E il famoso tanto decantato ponte di Avignone, di pietra, mezzo andato ora nella accorrente primavera del Rodano, con castelli medievali circondati da mura sulle colline all'orizzonte (adesso per i turisti, una volta il castello baronale sostenitore della città).
E poi nei vicoli di pavé di Avignone (città di polvere), vicoli più sporchi dei sobborghi del Messico (come le strade del New England vicine allo scarico dei rifiuti negli anni '30), con scarpe di donne che corrono nei canaletti di scolo insieme a medievali acque di scarico, e lungo tutto il muro di pietra laceri ragazzini giocano in turbini di polvere di maestrale, sufficiente a far lacrimare Van Gogh.

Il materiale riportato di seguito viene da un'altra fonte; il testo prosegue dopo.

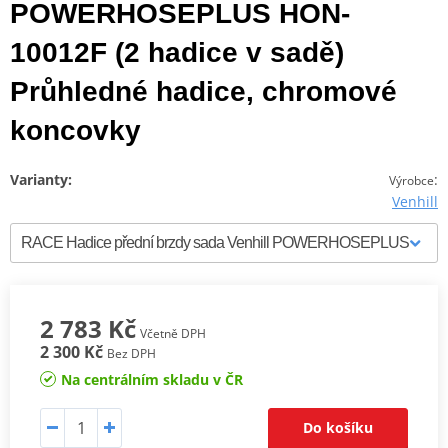
POWERHOSEPLUS HON-
10012F (2 hadice v sadě)
Průhledné hadice, chromové
koncovky
Varianty:
:
Výrobce
Venhill
2 783 Kč
Včetně DPH
2 300 Kč
Bez DPH
Na centrálním skladu v ČR
Do košíku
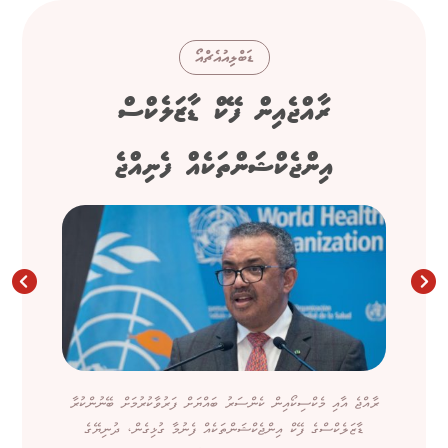
ޑަބްލިއުއެޗްއޯ
ރާއްޖެއިން ފޭކް ޑާޒަލެކްސް
އިންޖެކްޝަންތަކެއް ފެނިއްޖެ
ރާއްޖެ އާއި މެކްސިކޯއިން ކެންސަރު ބައްޔަށް ފަރުވާކުރުމަށް ބޭނުންކުރާ
ޑާޒަލެކްސްގެ ފޭކް އިންޖެކްޝަންތަކެއް ފެނުމާ ގުޅިގެން، ދުނިޔޭގެ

Giovani delinquenti si nascondono nella polvere del pomeriggio domenicale sotto i muri di Avignone fumando cicche proibite, ragazze di tredici anni sorridono stupidamente sui tacchi alti, e per la strada un bambino che gioca nel canale di scarico con lo scheletro di una bambola, battendo sul sedere capovolto come se fosse un tamburo. – Vecchie cattedrali nei vicoli della città, vecchie chiese oramai solo reliquie diroccate.
In nessuna parte del mondo c'è una domenica pomeriggio triste come questa con il maestrale che soffia sulle strade di pavé della povera vecchia Avignone. Quando mi misi a sedere in un caffé sul corso a leggere i giornali, capii il lamento dei poeti francesi sul provincialismo, il triste provincialismo che rese folli Flaubert e Rimbaud e ispirò la musa di Balzac.